Posted : 11 years, 6 months ago on 12 January 2007 07:48 (A review of The Wicker Man - Special Edition Director's Cut [1973] )

When Sergeant Howie, a mainland police officer, receives a letter detailing the disappearance of a young girl on the isolated Scottish island of Summerisle he launches an investigation to find young Rowan by himself. However upon arrival the righteous police officer finds himself dealing with obstructive locals and practices which shake his Christian core.

Made in the winter of 1973 The Wicker Man still stands as one of the finest British films ever made. Mixing a stunning script and tight plot by Anthony Shaffer, stunning direction by Robin Hardy and two central performances which have yet to be topped by either Edward Woodward (Sgt. Howie) or Christopher Lee (Lord Summerisle), it is an ingenious and peculiarly British film.

What is the central crux of the film is Howie’s rigid clash with the pagan ways of the islanders. From the moment he arrives on the Ireland Howie views himself as a bastion of moral and ethical superiority, his religious convictions putting him squarely at odds with the locals who flaunt their old ways with reckless abandon.

Howie finds himself in a world of pagan song and dance from which he is completely isolated. Saving himself for marriage he encounters a community who use sexuality as their way of worship, girls jump naked over fires, the maypole is declared a sign of fertility, boys are ritually matured, couples engage in romps below the stars, and the denizens of the pub break into rapturous verse about the Landlord’s daughter, Willow (a truly stunning performance by Britt Ekland).

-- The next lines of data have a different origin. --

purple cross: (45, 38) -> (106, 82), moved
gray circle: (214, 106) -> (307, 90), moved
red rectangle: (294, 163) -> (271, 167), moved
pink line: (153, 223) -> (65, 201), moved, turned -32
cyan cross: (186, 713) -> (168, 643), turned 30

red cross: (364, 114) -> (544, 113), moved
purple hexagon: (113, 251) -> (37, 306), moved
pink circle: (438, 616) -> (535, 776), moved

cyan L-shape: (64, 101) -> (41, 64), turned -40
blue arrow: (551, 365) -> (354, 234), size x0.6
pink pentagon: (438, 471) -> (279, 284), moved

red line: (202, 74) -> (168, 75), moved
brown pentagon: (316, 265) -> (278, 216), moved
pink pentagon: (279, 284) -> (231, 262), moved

Taking its practices from St James George Frazer’s ‘The Golden Bough’ and incorporating the works of Robert Burns into its 13 songs the Wicker Man is a wondrously energetic and spirited glimpse at a neo-pagan community left to its own devices. Created by Lord Summerisle’s grandfather as part of an experiment in artificial crop production the practices of the island were assimilated from the very real mythology of ancient Britain, albeit a hodge podge of different customs.

However despite the initial frivolity it soon becomes clear that Howie has landed himself in a trap of epic proportions, a fatal game devised by Lord Summerisle and played by the entire island leading Howie, seemingly by his own freewill, to his brutal appointment with the Wicker Man.

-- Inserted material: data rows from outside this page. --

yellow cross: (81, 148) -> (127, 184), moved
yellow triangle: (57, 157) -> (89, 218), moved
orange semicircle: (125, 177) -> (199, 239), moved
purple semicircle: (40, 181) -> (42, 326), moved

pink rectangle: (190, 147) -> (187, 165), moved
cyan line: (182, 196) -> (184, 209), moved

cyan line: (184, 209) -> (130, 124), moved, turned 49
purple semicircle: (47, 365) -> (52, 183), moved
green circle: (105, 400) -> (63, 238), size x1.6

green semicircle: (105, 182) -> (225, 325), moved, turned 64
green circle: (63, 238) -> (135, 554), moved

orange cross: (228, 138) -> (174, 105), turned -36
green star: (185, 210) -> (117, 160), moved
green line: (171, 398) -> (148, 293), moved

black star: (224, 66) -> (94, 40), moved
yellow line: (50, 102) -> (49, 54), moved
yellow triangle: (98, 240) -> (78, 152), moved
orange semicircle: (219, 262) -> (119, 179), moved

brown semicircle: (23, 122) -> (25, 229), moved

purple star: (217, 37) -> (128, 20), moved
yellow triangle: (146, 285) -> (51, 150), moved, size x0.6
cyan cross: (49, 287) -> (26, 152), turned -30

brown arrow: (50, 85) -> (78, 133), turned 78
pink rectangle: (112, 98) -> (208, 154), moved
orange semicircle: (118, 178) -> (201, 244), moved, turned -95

The Wicker Man is a masterful horror movie largely because it mixes a general sense of unease with a vibrancy and playfulness that lures the viewer into a false sense of security. Sgt. Howie is not much of a sympathetic character and his reactionary response to the pagan practices does little to endear him to the audience. Standing against the rigid, pious and narrow minded police officer is an ensemble of characters that seem to bear the officer no ill will on the surface.

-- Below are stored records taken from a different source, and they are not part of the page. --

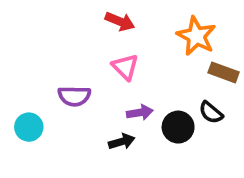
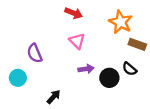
purple semicircle: (74, 96) -> (35, 53), moved, turned 66
black arrow: (122, 142) -> (54, 97), moved, turned -32

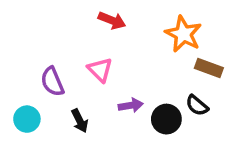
pink triangle: (77, 41) -> (100, 70), moved
black arrow: (54, 97) -> (80, 121), moved, turned 112

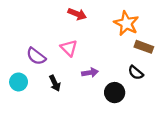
purple semicircle: (52, 82) -> (36, 56), turned -30
black circle: (166, 119) -> (115, 93), moved

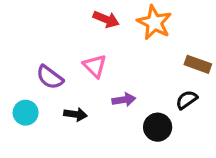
orange star: (126, 23) -> (154, 22), moved
black semicircle: (136, 73) -> (187, 100), turned 105
black arrow: (55, 83) -> (75, 114), turned -56

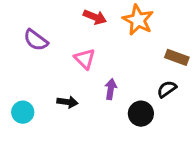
purple semicircle: (50, 77) -> (36, 40), moved
purple arrow: (124, 100) -> (111, 89), turned -72
cyan circle: (26, 113) -> (23, 112), moved

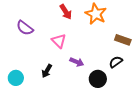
red arrow: (95, 17) -> (66, 12), turned 35
purple arrow: (111, 89) -> (77, 62), turned 104
black arrow: (67, 102) -> (47, 71), turned 112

That the conclusion, despite being the only natural end to the story, is tragic and upsetting is down to Woodward’s performance who gives Howie an innocence that offsets his less than friendly reaction to the islanders. For all the possible accusations of anti-Christianity levelled against the film the last minutes, when Howie accepts his fate it can be seen as a powerful depiction of Christian martyrdom.

If I have not mentioned the finale in any great detail it is because I wish not to surprise the sheer cataclysmic horror of the initial reveal and subsequent end.

The Wicker Man is a movie that has been with me for 10 years now and despite the horror elements it is a film that I find to be constantly uplifting and enrapturing. Aided by a wondrous folk score, provided by Paul Giovanni, and beautiful location shooting it is by far one of my all time favourite movies.

It is a great crime that the original negatives of the film have been lost, seemingly forever, but as it stands this is one of the great British movies and without a doubt the pinnacle of Christopher Lee’s career.

This film is an iconic masterpiece which should be essentially viewing for any person interested in movies.